▸ **TASK TO CARRY OUT**:
Print the lines below from the line with "Calcolo TAEG" to the line with "Fler nyheter" exactly, keeping both ends, and print no pictures.

Content starts

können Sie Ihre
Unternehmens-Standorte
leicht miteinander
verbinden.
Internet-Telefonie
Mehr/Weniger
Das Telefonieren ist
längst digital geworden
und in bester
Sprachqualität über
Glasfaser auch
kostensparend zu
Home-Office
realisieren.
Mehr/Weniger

Content ends
Content starts

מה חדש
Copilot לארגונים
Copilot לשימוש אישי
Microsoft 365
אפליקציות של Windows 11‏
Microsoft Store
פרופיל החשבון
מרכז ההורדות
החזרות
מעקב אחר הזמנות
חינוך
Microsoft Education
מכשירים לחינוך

Content ends
Content starts

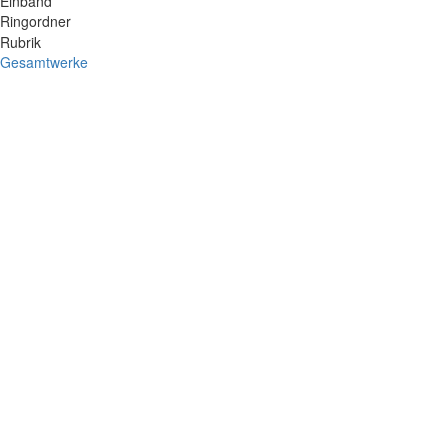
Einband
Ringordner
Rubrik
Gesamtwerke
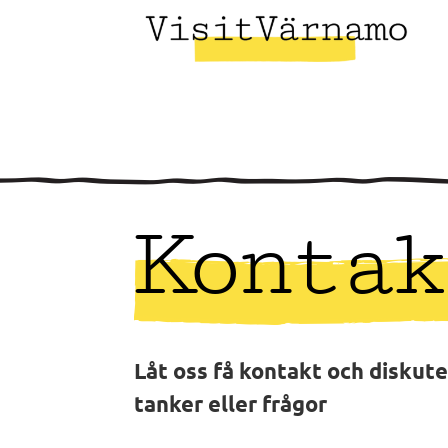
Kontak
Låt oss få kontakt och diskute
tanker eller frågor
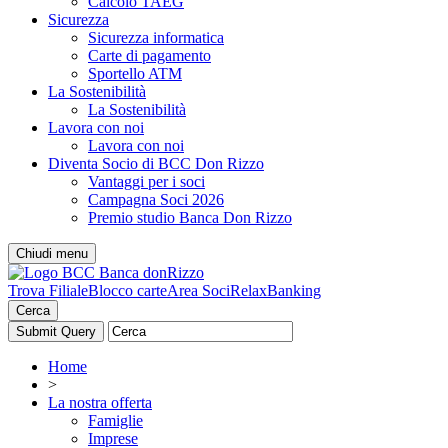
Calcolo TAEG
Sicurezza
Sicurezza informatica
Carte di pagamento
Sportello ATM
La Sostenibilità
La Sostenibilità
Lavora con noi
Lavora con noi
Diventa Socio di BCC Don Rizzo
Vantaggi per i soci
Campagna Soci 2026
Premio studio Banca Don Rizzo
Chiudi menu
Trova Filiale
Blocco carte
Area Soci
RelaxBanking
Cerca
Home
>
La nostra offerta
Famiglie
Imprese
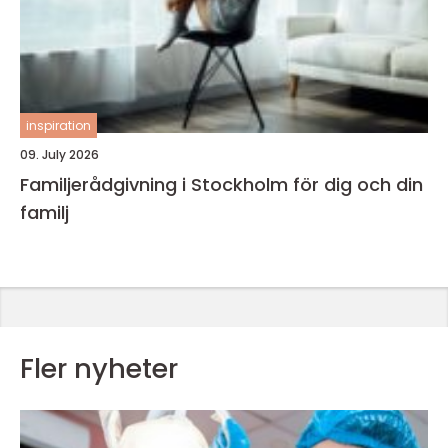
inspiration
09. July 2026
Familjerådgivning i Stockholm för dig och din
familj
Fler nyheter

Content ends

▸ **OUTPUT BELOW**:
Calcolo TAEG
Sicurezza
Sicurezza informatica
Carte di pagamento
Sportello ATM
La Sostenibilità
La Sostenibilità
Lavora con noi
Lavora con noi
Diventa Socio di BCC Don Rizzo
Vantaggi per i soci
Campagna Soci 2026
Premio studio Banca Don Rizzo
Chiudi menu
Trova Filiale
Blocco carte
Area Soci
RelaxBanking
Cerca
Home
>
La nostra offerta
Famiglie
Imprese
inspiration
09. July 2026
Familjerådgivning i Stockholm för dig och din
familj
Fler nyheter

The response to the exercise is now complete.